WHAT IS REQUIRED: Go through the entries below and tally the lines holding "ناودانی"; please reply with the number only.
+++++
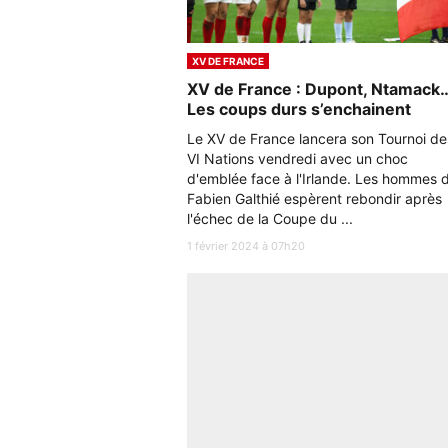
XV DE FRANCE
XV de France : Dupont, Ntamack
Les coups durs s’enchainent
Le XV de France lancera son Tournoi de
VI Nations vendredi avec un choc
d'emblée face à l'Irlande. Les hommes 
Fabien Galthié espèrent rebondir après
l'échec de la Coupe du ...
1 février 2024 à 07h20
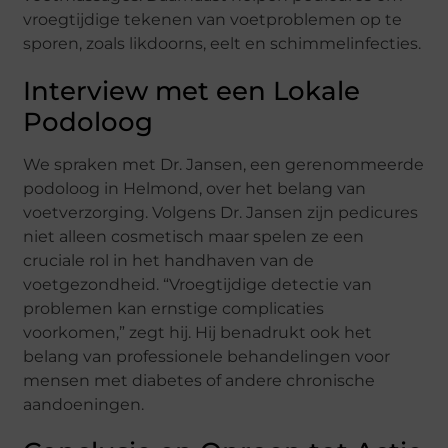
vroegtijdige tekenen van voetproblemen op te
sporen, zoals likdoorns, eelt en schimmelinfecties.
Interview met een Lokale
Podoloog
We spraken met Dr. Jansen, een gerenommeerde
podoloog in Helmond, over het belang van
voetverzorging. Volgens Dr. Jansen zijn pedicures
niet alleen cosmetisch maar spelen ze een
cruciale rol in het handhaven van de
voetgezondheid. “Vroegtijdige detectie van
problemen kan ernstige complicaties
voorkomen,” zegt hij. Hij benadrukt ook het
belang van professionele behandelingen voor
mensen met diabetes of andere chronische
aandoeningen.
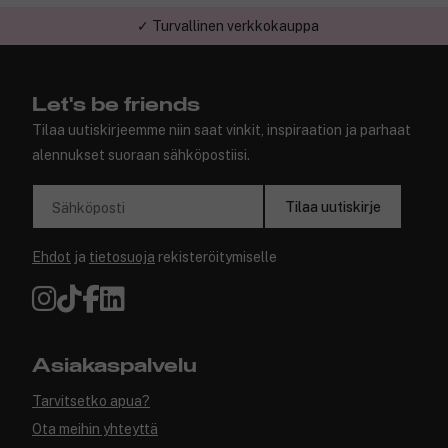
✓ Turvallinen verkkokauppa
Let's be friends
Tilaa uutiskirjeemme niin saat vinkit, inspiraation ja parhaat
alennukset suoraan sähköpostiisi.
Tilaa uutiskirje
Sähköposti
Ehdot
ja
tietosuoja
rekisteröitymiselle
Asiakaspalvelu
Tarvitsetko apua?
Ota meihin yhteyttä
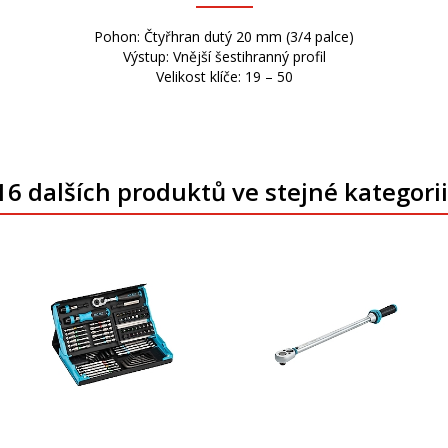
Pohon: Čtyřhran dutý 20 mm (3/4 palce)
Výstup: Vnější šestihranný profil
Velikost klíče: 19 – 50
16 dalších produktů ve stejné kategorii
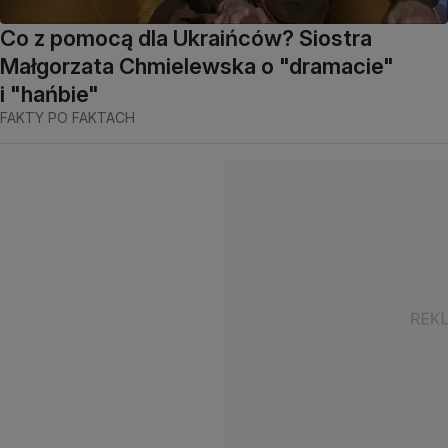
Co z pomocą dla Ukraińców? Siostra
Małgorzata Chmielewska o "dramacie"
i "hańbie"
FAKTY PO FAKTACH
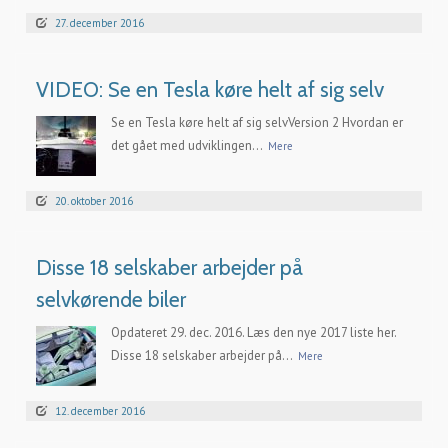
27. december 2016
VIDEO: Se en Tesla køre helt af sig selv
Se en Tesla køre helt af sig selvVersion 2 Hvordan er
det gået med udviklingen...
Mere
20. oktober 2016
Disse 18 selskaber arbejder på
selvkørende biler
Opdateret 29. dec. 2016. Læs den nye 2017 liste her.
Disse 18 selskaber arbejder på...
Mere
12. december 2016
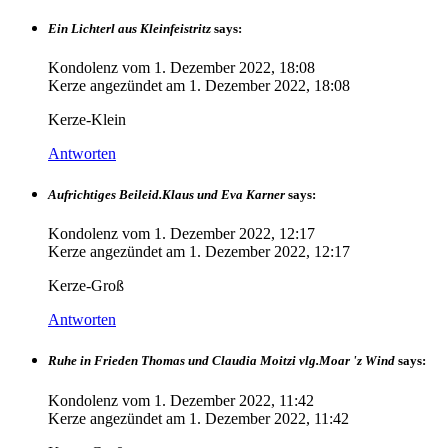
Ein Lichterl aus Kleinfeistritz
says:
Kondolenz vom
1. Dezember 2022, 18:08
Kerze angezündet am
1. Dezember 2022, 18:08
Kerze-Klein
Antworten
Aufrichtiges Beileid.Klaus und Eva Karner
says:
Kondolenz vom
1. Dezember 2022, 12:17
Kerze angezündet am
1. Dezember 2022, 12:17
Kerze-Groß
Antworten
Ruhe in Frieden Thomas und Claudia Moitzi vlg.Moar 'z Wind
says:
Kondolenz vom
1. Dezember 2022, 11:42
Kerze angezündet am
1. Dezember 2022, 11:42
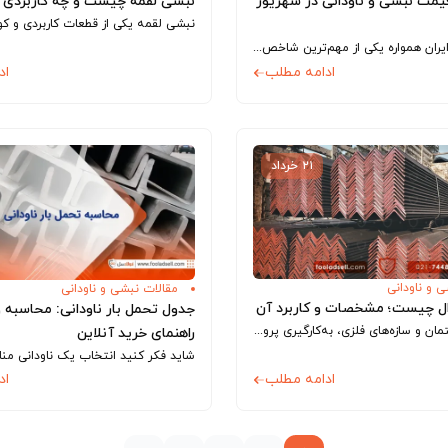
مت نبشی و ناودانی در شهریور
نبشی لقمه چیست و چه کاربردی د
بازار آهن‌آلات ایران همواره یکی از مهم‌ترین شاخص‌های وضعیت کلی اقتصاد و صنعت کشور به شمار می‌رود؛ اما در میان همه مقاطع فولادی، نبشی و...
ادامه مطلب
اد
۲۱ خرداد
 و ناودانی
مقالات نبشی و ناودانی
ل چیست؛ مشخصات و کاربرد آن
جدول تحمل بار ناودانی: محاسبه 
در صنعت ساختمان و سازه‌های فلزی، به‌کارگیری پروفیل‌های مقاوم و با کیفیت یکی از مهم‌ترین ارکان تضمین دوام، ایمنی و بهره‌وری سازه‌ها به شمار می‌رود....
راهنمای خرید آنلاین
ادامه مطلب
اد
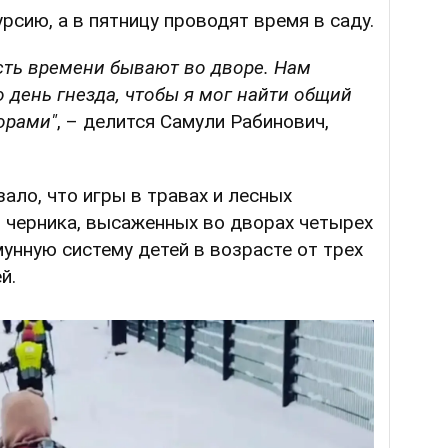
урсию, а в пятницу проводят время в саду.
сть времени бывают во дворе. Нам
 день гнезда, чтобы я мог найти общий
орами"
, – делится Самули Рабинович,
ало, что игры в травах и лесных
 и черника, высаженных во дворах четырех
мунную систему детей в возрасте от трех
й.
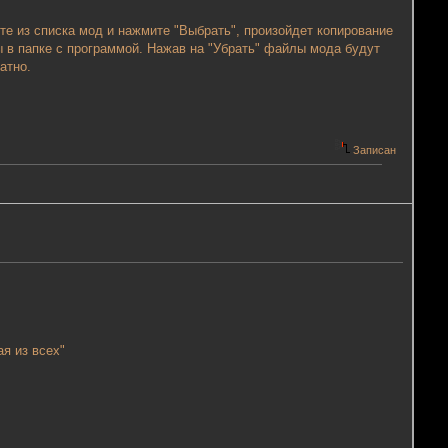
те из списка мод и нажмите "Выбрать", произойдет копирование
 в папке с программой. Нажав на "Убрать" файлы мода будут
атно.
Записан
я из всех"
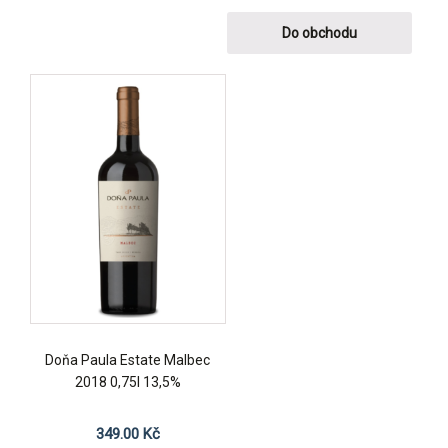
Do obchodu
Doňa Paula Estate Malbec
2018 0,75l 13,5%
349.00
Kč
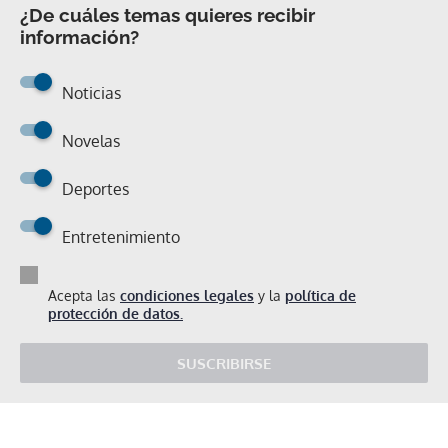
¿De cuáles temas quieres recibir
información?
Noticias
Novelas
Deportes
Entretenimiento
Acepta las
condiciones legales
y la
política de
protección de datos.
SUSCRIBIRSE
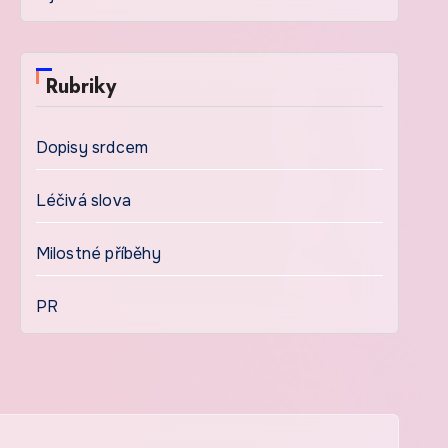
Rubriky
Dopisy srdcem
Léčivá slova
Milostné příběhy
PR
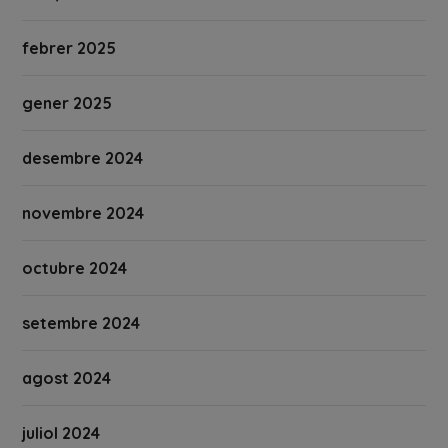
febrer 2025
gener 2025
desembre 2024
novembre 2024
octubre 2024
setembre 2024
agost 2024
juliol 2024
+++++
EXERCISE OUTPUT: 4